İdare ile en çok üyeye sahip sendika arasında akdedilen sosyal denge sözleşmesinde, sosyal denge tazminatı dışında, mevzuatında yer almayan muhtelif düzenlemeler yapıldığı görülmüştür.

Anayasa’nın 128’inci maddesinin ikinci fıkrasında yer alan “Memurların ve diğer kamu görevlilerinin nitelikleri, atanmaları, görev ve yetkileri, hakları ve yükümlülükleri, aylık ve ödenekleri ve diğer özlük işleri kanunla düzenlenir. Ancak, malî ve sosyal haklara ilişkin toplu sözleşme hükümleri saklıdır.” hükmü uyarınca kamu görevlilerinin mali haklarına ilişkin düzenlemeler Toplu Sözleşme hükümleri saklı kalmak üzere, ancak kanunla yapılabilir. Başka


bir deyişle; Toplu Sözleşme’de düzenlenmeyen bir hususta, ancak Kanunda belirtilen düzenlemeler yasal dayanak teşkil edecektir. Bu bağlamda, 4688 sayılı Kanun uyarınca imzalanan 2020 ve 2021 yıllarını kapsayan Toplu Sözleşme’nin “Genel Hükümler” başlıklı birinci kısmının 1’inci maddesinin ikinci fıkrasında da “Bu Kararda düzenlenmeyen mali ve sosyal haklar hakkında ilgili mevzuat hükümlerinin uygulamasına devam olunur.” denilmektedir. Dolayısıyla sosyal denge sözleşmelerinde Toplu Sözleşme hükümlerinde yer almayan bir mali hakkın kamu görevlilerine ödenebilmesi için ancak 4688 sayılı Kanun hükümlerinde cevaz verilmiş olması gerekmektedir.

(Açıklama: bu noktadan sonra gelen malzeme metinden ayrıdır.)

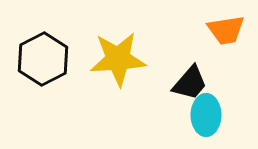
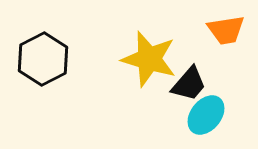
yellow star: moved 31 px right; rotated 20 degrees clockwise
black trapezoid: moved 1 px left, 1 px down
cyan ellipse: rotated 39 degrees clockwise
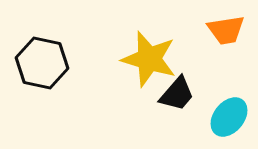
black hexagon: moved 1 px left, 4 px down; rotated 21 degrees counterclockwise
black trapezoid: moved 12 px left, 10 px down
cyan ellipse: moved 23 px right, 2 px down
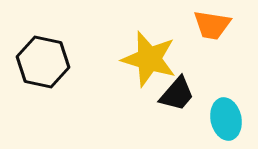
orange trapezoid: moved 14 px left, 5 px up; rotated 18 degrees clockwise
black hexagon: moved 1 px right, 1 px up
cyan ellipse: moved 3 px left, 2 px down; rotated 51 degrees counterclockwise
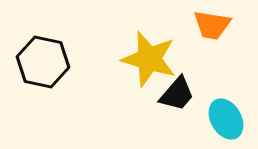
cyan ellipse: rotated 18 degrees counterclockwise
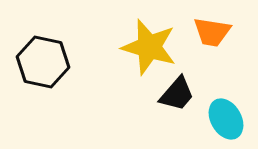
orange trapezoid: moved 7 px down
yellow star: moved 12 px up
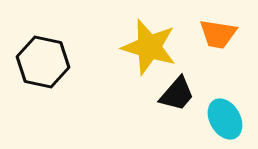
orange trapezoid: moved 6 px right, 2 px down
cyan ellipse: moved 1 px left
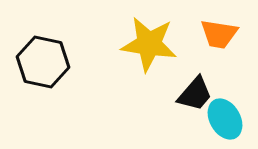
orange trapezoid: moved 1 px right
yellow star: moved 3 px up; rotated 8 degrees counterclockwise
black trapezoid: moved 18 px right
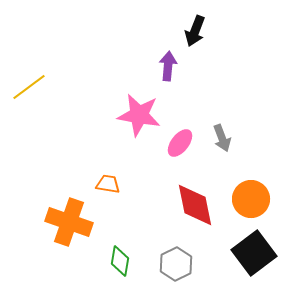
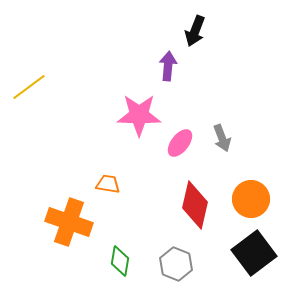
pink star: rotated 9 degrees counterclockwise
red diamond: rotated 24 degrees clockwise
gray hexagon: rotated 12 degrees counterclockwise
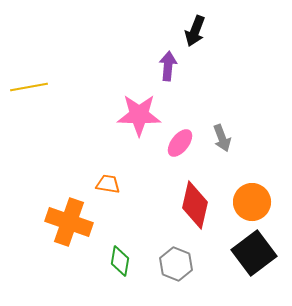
yellow line: rotated 27 degrees clockwise
orange circle: moved 1 px right, 3 px down
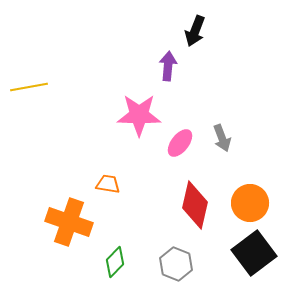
orange circle: moved 2 px left, 1 px down
green diamond: moved 5 px left, 1 px down; rotated 36 degrees clockwise
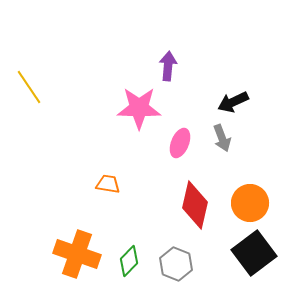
black arrow: moved 38 px right, 71 px down; rotated 44 degrees clockwise
yellow line: rotated 66 degrees clockwise
pink star: moved 7 px up
pink ellipse: rotated 16 degrees counterclockwise
orange cross: moved 8 px right, 32 px down
green diamond: moved 14 px right, 1 px up
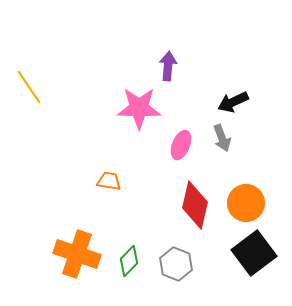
pink ellipse: moved 1 px right, 2 px down
orange trapezoid: moved 1 px right, 3 px up
orange circle: moved 4 px left
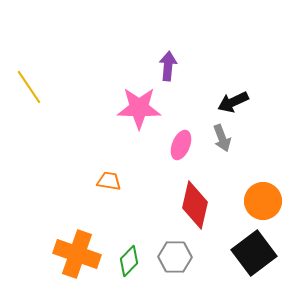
orange circle: moved 17 px right, 2 px up
gray hexagon: moved 1 px left, 7 px up; rotated 20 degrees counterclockwise
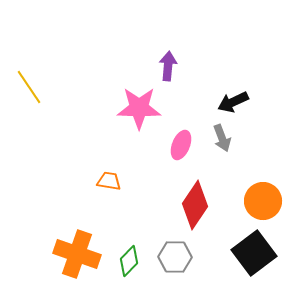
red diamond: rotated 21 degrees clockwise
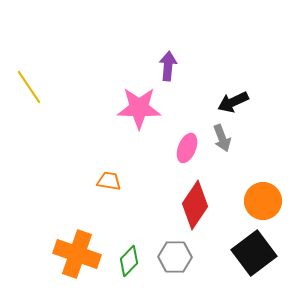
pink ellipse: moved 6 px right, 3 px down
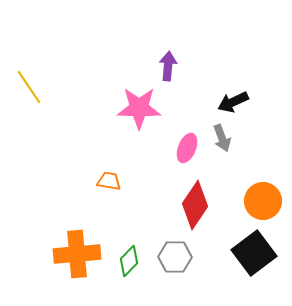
orange cross: rotated 24 degrees counterclockwise
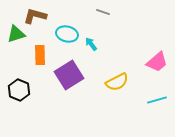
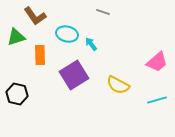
brown L-shape: rotated 140 degrees counterclockwise
green triangle: moved 3 px down
purple square: moved 5 px right
yellow semicircle: moved 1 px right, 3 px down; rotated 55 degrees clockwise
black hexagon: moved 2 px left, 4 px down; rotated 10 degrees counterclockwise
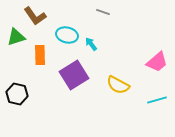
cyan ellipse: moved 1 px down
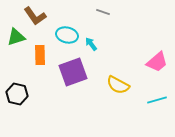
purple square: moved 1 px left, 3 px up; rotated 12 degrees clockwise
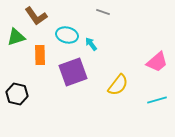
brown L-shape: moved 1 px right
yellow semicircle: rotated 80 degrees counterclockwise
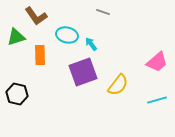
purple square: moved 10 px right
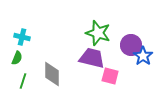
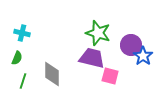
cyan cross: moved 4 px up
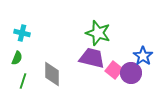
purple circle: moved 28 px down
pink square: moved 4 px right, 6 px up; rotated 24 degrees clockwise
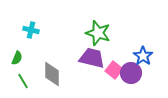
cyan cross: moved 9 px right, 3 px up
green line: rotated 49 degrees counterclockwise
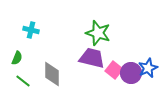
blue star: moved 5 px right, 12 px down; rotated 12 degrees clockwise
green line: rotated 21 degrees counterclockwise
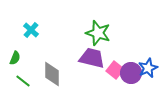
cyan cross: rotated 28 degrees clockwise
green semicircle: moved 2 px left
pink square: moved 1 px right
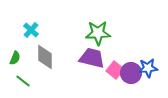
green star: rotated 20 degrees counterclockwise
blue star: rotated 18 degrees clockwise
gray diamond: moved 7 px left, 17 px up
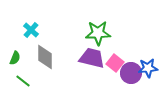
pink square: moved 7 px up
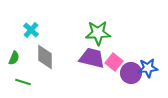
green semicircle: moved 1 px left
pink square: moved 1 px left, 1 px up
green line: moved 1 px down; rotated 21 degrees counterclockwise
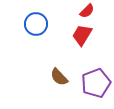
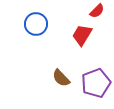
red semicircle: moved 10 px right
brown semicircle: moved 2 px right, 1 px down
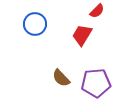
blue circle: moved 1 px left
purple pentagon: rotated 16 degrees clockwise
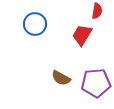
red semicircle: rotated 35 degrees counterclockwise
brown semicircle: rotated 18 degrees counterclockwise
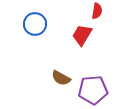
purple pentagon: moved 3 px left, 7 px down
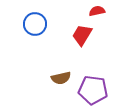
red semicircle: rotated 112 degrees counterclockwise
brown semicircle: rotated 42 degrees counterclockwise
purple pentagon: rotated 12 degrees clockwise
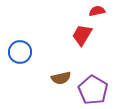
blue circle: moved 15 px left, 28 px down
purple pentagon: rotated 24 degrees clockwise
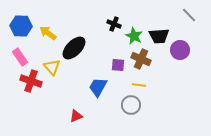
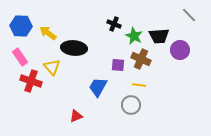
black ellipse: rotated 50 degrees clockwise
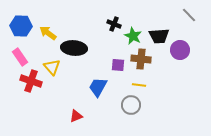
green star: moved 1 px left
brown cross: rotated 18 degrees counterclockwise
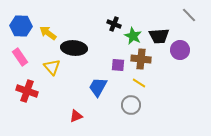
red cross: moved 4 px left, 10 px down
yellow line: moved 2 px up; rotated 24 degrees clockwise
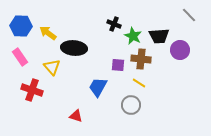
red cross: moved 5 px right, 1 px up
red triangle: rotated 40 degrees clockwise
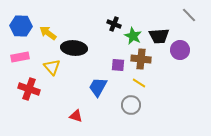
pink rectangle: rotated 66 degrees counterclockwise
red cross: moved 3 px left, 1 px up
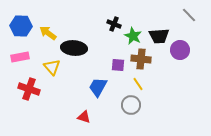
yellow line: moved 1 px left, 1 px down; rotated 24 degrees clockwise
red triangle: moved 8 px right, 1 px down
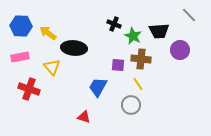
black trapezoid: moved 5 px up
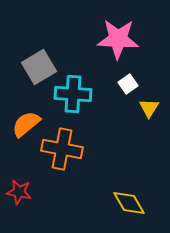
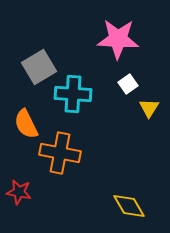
orange semicircle: rotated 76 degrees counterclockwise
orange cross: moved 2 px left, 4 px down
yellow diamond: moved 3 px down
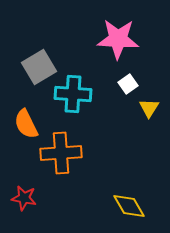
orange cross: moved 1 px right; rotated 15 degrees counterclockwise
red star: moved 5 px right, 6 px down
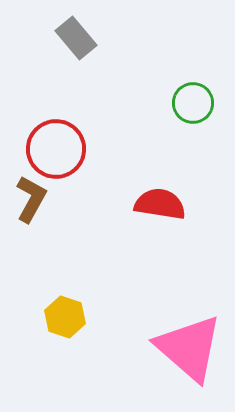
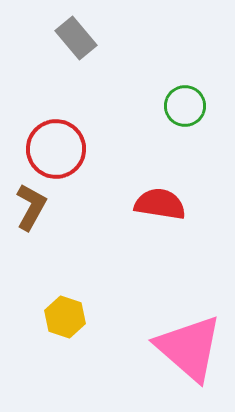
green circle: moved 8 px left, 3 px down
brown L-shape: moved 8 px down
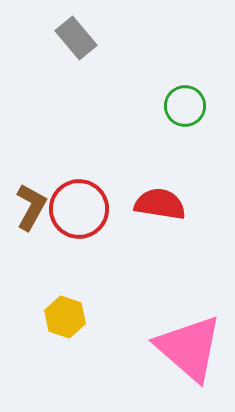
red circle: moved 23 px right, 60 px down
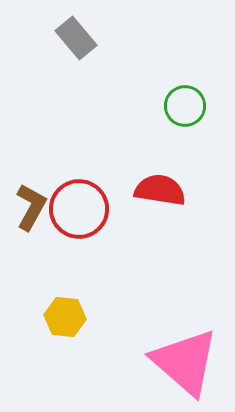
red semicircle: moved 14 px up
yellow hexagon: rotated 12 degrees counterclockwise
pink triangle: moved 4 px left, 14 px down
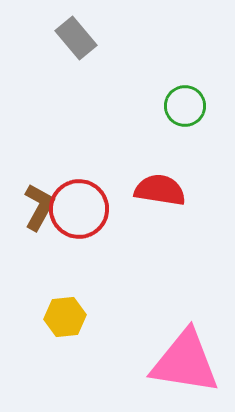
brown L-shape: moved 8 px right
yellow hexagon: rotated 12 degrees counterclockwise
pink triangle: rotated 32 degrees counterclockwise
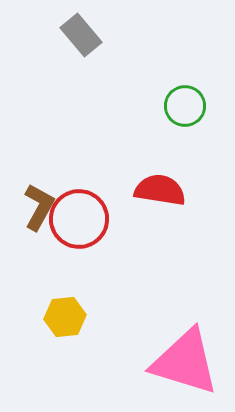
gray rectangle: moved 5 px right, 3 px up
red circle: moved 10 px down
pink triangle: rotated 8 degrees clockwise
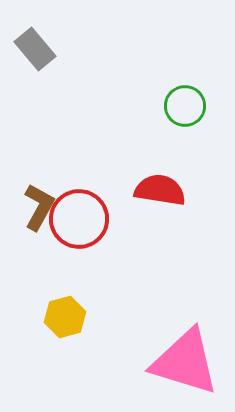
gray rectangle: moved 46 px left, 14 px down
yellow hexagon: rotated 9 degrees counterclockwise
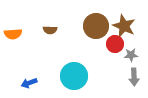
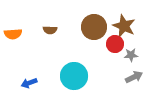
brown circle: moved 2 px left, 1 px down
gray arrow: rotated 114 degrees counterclockwise
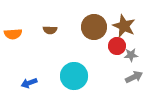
red circle: moved 2 px right, 2 px down
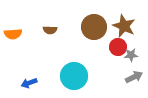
red circle: moved 1 px right, 1 px down
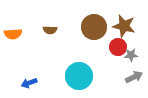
brown star: rotated 10 degrees counterclockwise
cyan circle: moved 5 px right
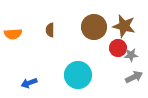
brown semicircle: rotated 88 degrees clockwise
red circle: moved 1 px down
cyan circle: moved 1 px left, 1 px up
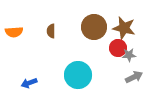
brown star: moved 2 px down
brown semicircle: moved 1 px right, 1 px down
orange semicircle: moved 1 px right, 2 px up
gray star: moved 2 px left
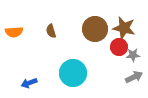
brown circle: moved 1 px right, 2 px down
brown semicircle: rotated 16 degrees counterclockwise
red circle: moved 1 px right, 1 px up
gray star: moved 4 px right
cyan circle: moved 5 px left, 2 px up
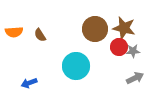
brown semicircle: moved 11 px left, 4 px down; rotated 16 degrees counterclockwise
gray star: moved 4 px up
cyan circle: moved 3 px right, 7 px up
gray arrow: moved 1 px right, 1 px down
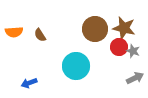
gray star: rotated 24 degrees clockwise
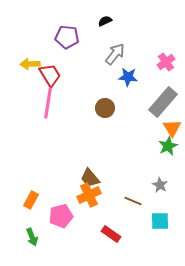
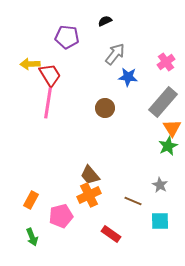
brown trapezoid: moved 3 px up
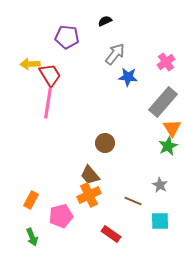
brown circle: moved 35 px down
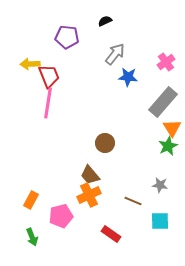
red trapezoid: moved 1 px left, 1 px down; rotated 10 degrees clockwise
gray star: rotated 21 degrees counterclockwise
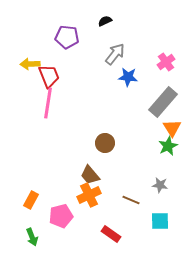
brown line: moved 2 px left, 1 px up
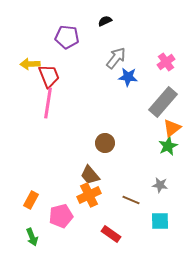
gray arrow: moved 1 px right, 4 px down
orange triangle: rotated 24 degrees clockwise
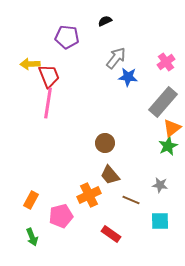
brown trapezoid: moved 20 px right
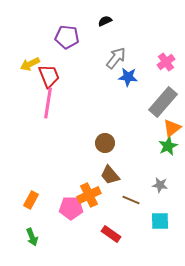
yellow arrow: rotated 24 degrees counterclockwise
pink pentagon: moved 10 px right, 8 px up; rotated 15 degrees clockwise
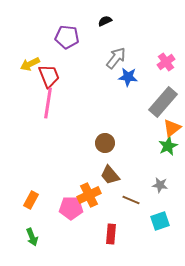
cyan square: rotated 18 degrees counterclockwise
red rectangle: rotated 60 degrees clockwise
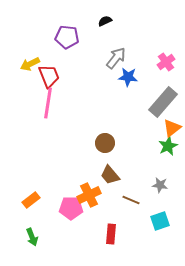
orange rectangle: rotated 24 degrees clockwise
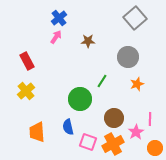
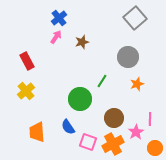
brown star: moved 6 px left, 1 px down; rotated 16 degrees counterclockwise
blue semicircle: rotated 21 degrees counterclockwise
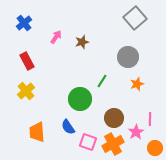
blue cross: moved 35 px left, 5 px down
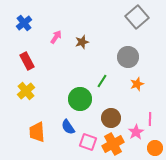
gray square: moved 2 px right, 1 px up
brown circle: moved 3 px left
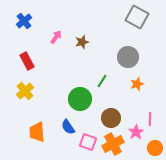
gray square: rotated 20 degrees counterclockwise
blue cross: moved 2 px up
yellow cross: moved 1 px left
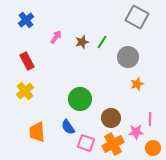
blue cross: moved 2 px right, 1 px up
green line: moved 39 px up
pink star: rotated 28 degrees clockwise
pink square: moved 2 px left, 1 px down
orange circle: moved 2 px left
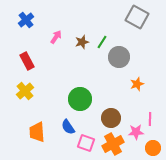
gray circle: moved 9 px left
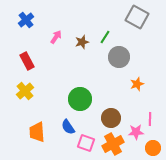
green line: moved 3 px right, 5 px up
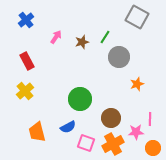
blue semicircle: rotated 84 degrees counterclockwise
orange trapezoid: rotated 10 degrees counterclockwise
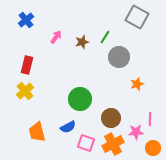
red rectangle: moved 4 px down; rotated 42 degrees clockwise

4688 sayılı Kamu Görevlileri Sendikaları ve Toplu Sözleşme Kanunu’nun 32’nci maddesine göre; 27.6.1989 tarihli ve 375 sayılı KHK'nin Ek 15'inci maddesi hükümleri çerçevesinde sosyal denge tazminatının ödenmesine belediyelerde belediye başkanının teklifi üzerine belediye meclisince, il özel idaresinde valinin teklifi üzerine il genel meclisince karar verilmesi halinde, sözleşme döneminde verilecek sosyal denge tazminatı tutarını belirlemek üzere ilgili mahalli idarede en çok üyeye sahip sendikanın genel başkanı veya sendika yönetim kurulu tarafından yetkilendirilecek bir temsilcisi ile belediyelerde belediye başkanı, il özel idaresinde vali arasında, Toplu Sözleşme sürecinin tamamlanmasını izleyen üç ay içerisinde sözleşme yapılabilecektir.

375 sayılı KHK’nin Ek 15’inci maddesinde ise; sosyal denge tazminatının ödenebilecek aylık tutarının, 4688 sayılı Kanun’a göre yapılan Toplu Sözleşme’de belirlenen tavan tutarı geçmemek üzere ilgili belediye ve il özel idaresi ile ilgili belediye ve il özel idaresinde en çok üyeye sahip kamu görevlileri sendikası arasında yapılabilecek sözleşmeyle belirleneceği belirtilmiştir.

4688 sayılı Kanun uyarınca imzalanan Kamu Görevlilerinin Geneline ve Hizmet Kollarına Yönelik Mali ve Sosyal Haklara İlişkin 2020 ve 2021 Yıllarını Kapsayan 5. Dönem Toplu Sözleşme’nin Yerel Yönetim Hizmet Koluna İlişkin Mali ve Sosyal Haklar bölümünün “Sosyal denge tazminatı” başlıklı 1’inci maddesinin birinci fıkrasında ise, ödenebilecek sosyal denge tazminatı aylık tavan tutarının en yüksek Devlet memur aylığının (ek göstergeler dâhil)

%100’ü olduğu; sosyal denge tazminatının verilmesi yönünde yapılabilecek sözleşmelerde, tavan tutarı aşmamak kaydıyla ödenebilecek tazminatın aylık tutarı, görev yapılan birim ve iş hacmi, görevin önem ve güçlüğü, görev yerinin özelliği, çalışma süresi, kadro veya görev unvanı ile derecesi gibi kriterlere göre farklı olarak belirlenebileceği ifade edilmiştir.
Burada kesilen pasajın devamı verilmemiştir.